6. The deep learning based flood flow prediction method according to claim 5, wherein the merging, classifying and predicting the first output feature and the second output feature by using a third network of the deep learning based flood flow prediction model to obtain the predicted flow value of the target hydrology site in the future P hours comprises:

7. A flood flow prediction device based on deep learning, comprising:

the system comprises an original data acquisition module, a data acquisition module and a data processing module, wherein the original data acquisition module is used for acquiring original rainfall data, original flow data and original position information of N hydrological sites of a preset drainage basin; the original rainfall data comprises historical K-year hourly rainfall data of N hydrological stations of the predetermined basin, the original flow data comprises historical K-year hourly flow data of target hydrological stations located at an outlet section of the predetermined basin among the N hydrological stations, and the original position information comprises longitudes of the N hydrological stations and latitudes of the N hydrological stations;

the input data construction module is used for forming gridded rainfall data based on the processed rainfall data, the processed prior rainfall data and the processed position information; the method comprises the following steps: selecting rainfall data corresponding to each hydrological site in each hour from the processed rainfall data and the processed prior rainfall data for each hour, and filling the rainfall data into corresponding positions of each hydrological site in the processed position information to form first meshed rainfall data corresponding to the hour, wherein the meshed rainfall data is formed by all the first meshed rainfall data corresponding to the processed rainfall data and the processed prior rainfall data;

the input data prediction module is used for extracting spatial distribution characteristics by utilizing a first branch network of a flood flow prediction model based on deep learning obtained by pre-training based on the gridding rainfall data and extracting time sequence characteristics of rainfall data of historical T hours and future P hours to obtain first output characteristics; based on the processed flow data, extracting time sequence characteristics of historical T-hour flow data by using a second branch network of the flood flow prediction model based on deep learning to obtain second output characteristics; and performing merging, classifying and predicting on the first output characteristic and the second output characteristic by using a third network of the flood flow prediction model based on deep learning to obtain a flow prediction value of the target hydrological site in the future P hours, wherein the flood flow prediction model based on deep learning comprises a branch network group and the third network which are connected in series, the branch network group comprises the first branch network and the second branch network which are connected in parallel, N, K, T and P are natural numbers which are greater than 1, and T is less than or equal to the number of hours corresponding to K years.

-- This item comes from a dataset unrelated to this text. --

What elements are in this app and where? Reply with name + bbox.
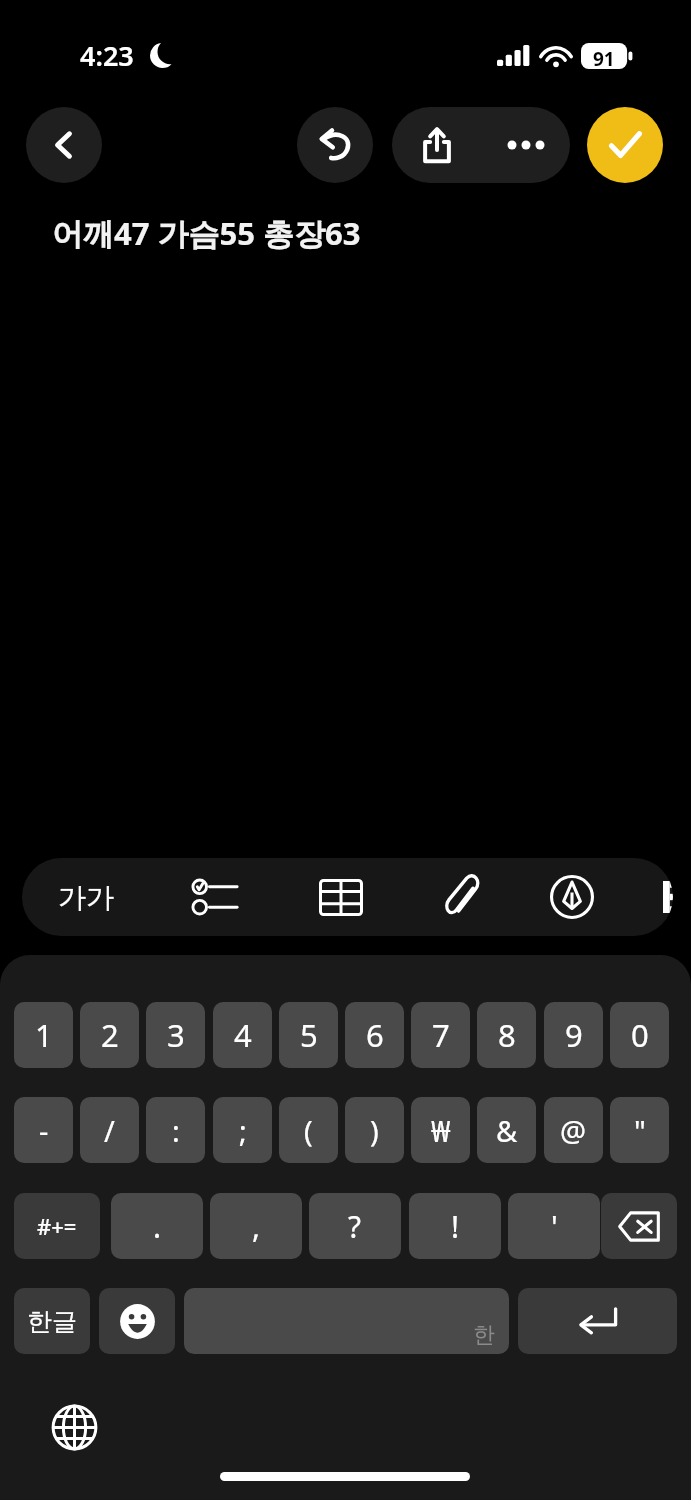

8. An electronic device, comprising a processor, a communication interface, a memory and a communication bus, wherein the processor, the communication interface and the memory communicate with each other via the communication bus;

the memory is used for storing a computer program;

the processor, when executing the program stored in the memory, implementing the method steps of any of claims 1-6.

9. A computer-readable storage medium, comprising:

the computer-readable storage medium has stored therein a computer program which, when being executed by a processor, carries out the method steps of any one of claims 1 to 6.